Consider it in conjunction with pretty much the Platonic ideal of the gendered political narrative I was talking about this weekend (Democratic men are prissy, women in politics are bitches, and Republican men are upright and appropriately gendered for political leadership), after the jump.
Thanks to zythyra in the comments:
It has been a rarity in modern political life: a wide-open race for the nomination of both parties. But whatever happens from here on out, this campaign will always be remembered for the emergence of the first serious woman candidate for president: Barack Obama.
Obama is a female candidate for president in the same way that Bill Clinton was the first black president.
It was Toni Morrison who first had the insight. In a 1998 essay in the New Yorker, the Nobel Prize-winning author described Bill Clinton as "the first black president," commenting on his saxophone playing and his displaying "almost every trope of blackness."
Obama doesn't play the sax.
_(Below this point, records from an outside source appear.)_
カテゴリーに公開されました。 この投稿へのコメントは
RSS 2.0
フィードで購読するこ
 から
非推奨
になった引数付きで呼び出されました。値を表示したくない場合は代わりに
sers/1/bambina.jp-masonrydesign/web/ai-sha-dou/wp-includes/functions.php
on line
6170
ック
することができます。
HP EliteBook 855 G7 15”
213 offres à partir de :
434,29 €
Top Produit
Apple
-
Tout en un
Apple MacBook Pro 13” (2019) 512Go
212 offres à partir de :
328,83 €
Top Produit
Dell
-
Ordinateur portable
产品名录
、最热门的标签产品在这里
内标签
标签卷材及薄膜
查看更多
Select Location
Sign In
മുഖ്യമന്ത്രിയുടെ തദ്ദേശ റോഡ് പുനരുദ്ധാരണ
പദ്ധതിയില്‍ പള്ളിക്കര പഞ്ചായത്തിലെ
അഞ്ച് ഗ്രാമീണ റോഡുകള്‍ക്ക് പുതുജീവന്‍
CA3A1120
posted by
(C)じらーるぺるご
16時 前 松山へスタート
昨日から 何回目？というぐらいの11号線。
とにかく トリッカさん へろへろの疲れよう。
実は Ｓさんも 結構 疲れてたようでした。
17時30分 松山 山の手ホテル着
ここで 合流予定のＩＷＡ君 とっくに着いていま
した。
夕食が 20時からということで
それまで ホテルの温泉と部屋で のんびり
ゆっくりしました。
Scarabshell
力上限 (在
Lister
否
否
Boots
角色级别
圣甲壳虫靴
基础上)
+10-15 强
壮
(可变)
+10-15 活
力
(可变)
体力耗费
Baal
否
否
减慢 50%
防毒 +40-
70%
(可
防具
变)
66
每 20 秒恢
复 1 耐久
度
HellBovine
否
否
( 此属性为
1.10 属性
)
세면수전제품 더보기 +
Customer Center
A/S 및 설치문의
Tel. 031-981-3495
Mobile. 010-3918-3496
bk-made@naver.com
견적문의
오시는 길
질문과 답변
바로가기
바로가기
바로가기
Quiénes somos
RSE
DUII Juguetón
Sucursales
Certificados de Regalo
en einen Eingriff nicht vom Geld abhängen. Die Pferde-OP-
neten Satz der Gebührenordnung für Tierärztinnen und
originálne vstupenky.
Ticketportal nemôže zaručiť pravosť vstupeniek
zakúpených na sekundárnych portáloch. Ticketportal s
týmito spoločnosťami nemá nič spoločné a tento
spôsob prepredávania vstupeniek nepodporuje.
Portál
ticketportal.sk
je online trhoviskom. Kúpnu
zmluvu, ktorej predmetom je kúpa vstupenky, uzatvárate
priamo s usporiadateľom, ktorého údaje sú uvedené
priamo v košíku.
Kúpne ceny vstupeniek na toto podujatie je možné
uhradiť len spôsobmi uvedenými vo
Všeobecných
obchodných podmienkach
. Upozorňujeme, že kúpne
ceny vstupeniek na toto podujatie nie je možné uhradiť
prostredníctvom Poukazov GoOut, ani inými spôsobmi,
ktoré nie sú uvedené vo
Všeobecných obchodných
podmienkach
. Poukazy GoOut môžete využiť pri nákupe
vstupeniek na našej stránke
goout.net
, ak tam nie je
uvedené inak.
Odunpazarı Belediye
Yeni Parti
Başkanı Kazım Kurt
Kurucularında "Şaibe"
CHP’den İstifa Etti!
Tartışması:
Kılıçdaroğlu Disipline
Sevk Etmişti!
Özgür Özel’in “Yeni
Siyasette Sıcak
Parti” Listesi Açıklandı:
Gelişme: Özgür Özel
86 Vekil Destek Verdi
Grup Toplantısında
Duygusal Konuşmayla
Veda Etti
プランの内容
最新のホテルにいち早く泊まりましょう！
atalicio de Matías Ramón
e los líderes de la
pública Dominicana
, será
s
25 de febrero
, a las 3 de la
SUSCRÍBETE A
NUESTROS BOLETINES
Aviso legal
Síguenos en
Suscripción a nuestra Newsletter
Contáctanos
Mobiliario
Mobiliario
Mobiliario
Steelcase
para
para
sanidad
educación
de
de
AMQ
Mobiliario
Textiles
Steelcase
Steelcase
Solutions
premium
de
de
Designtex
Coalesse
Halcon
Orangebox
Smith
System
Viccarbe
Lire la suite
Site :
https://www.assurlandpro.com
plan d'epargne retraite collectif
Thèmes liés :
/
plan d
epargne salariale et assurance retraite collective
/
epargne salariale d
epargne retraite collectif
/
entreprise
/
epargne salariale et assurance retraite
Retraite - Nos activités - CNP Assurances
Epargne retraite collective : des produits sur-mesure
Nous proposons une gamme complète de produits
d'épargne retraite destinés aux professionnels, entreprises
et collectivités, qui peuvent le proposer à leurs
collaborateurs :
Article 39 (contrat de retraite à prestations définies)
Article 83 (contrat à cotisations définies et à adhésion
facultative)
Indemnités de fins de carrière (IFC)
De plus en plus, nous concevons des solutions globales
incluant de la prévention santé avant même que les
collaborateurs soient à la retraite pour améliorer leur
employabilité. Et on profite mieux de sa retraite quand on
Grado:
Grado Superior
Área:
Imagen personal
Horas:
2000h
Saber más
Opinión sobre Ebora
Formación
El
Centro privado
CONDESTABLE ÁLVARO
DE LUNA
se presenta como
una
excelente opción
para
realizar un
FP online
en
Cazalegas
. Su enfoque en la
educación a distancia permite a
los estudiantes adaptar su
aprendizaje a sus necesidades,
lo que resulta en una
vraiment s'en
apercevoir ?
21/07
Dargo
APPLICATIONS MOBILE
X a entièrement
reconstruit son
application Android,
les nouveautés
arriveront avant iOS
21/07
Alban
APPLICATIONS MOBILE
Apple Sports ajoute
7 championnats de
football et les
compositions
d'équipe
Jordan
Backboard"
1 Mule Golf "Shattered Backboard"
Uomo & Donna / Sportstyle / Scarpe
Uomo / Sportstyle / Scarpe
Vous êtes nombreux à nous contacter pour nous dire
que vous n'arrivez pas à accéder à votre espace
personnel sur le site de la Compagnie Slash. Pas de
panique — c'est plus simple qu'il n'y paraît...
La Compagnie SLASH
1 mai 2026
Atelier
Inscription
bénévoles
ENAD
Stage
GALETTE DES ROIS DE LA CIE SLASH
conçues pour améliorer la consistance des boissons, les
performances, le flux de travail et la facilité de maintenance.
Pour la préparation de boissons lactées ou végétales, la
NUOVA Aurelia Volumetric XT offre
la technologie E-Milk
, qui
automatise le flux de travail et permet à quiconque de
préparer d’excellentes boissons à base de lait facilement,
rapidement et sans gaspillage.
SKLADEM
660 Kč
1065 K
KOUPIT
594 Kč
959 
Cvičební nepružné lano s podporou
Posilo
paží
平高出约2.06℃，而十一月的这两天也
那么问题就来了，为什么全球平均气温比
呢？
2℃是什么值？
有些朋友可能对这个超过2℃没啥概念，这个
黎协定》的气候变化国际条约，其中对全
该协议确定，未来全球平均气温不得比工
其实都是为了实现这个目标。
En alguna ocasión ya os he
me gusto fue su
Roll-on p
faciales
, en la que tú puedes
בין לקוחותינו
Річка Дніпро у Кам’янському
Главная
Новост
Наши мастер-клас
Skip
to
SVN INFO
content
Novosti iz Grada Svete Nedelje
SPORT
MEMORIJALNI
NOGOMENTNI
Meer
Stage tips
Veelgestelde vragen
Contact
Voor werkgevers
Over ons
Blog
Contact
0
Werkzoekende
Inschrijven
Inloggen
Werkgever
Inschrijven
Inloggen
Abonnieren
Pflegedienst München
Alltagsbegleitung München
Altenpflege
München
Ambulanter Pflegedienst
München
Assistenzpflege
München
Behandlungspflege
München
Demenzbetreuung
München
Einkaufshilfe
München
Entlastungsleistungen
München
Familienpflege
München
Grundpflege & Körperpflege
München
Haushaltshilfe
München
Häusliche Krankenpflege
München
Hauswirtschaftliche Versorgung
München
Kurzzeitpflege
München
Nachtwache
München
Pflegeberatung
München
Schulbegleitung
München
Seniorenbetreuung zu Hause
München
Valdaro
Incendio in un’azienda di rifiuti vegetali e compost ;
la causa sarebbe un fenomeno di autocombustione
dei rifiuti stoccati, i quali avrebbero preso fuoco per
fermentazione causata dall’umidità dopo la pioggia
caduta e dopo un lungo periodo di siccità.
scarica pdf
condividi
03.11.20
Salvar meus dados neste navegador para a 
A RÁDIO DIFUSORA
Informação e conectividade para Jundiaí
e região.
But he is pushing against conventional--and political party nominating convention--wisdom in five important ways, with approaches that are usually thought of as qualities and values that women bring to organizational life: a commitment to inclusiveness in problem solving, deep optimism, modesty about knowing all the answers, the courage to deliver uncomfortable news, not taking on all the work alone, and a willingness to air dirty linen. Hillary Clinton, on the other hand, is taking a more traditional (and male?) authoritarian approach.[...]
Clinton proposes policy solutions to every problem. She has the answers, fulfilling our expectations of an aspiring authority figure and the brightest person in the class. Obama often proposes process plans, without specific policy solutions, such as bringing together all the interested parties on global warming and having them hash out their differences in a transparent forum, taking the risk that what they come up with will not be his preferred outcome.[...]
While Obama has tried to combine optimism and realism, John McCain is the only candidate in the race who has consistently delivered messages that his constituents did not want to hear. He is the only one who has regularly gone in front of hostile crowds and been willing to stand and defend positions--on immigration, the Iraqi war, ethanol, restoring jobs in Michigan, and campaign finance--that were certain to offend people whose votes he was trying to secure. Despite the gender-bending styles displayed by Obama and Clinton, McCain's manner of exercising leadership is an androgynous and rare activity.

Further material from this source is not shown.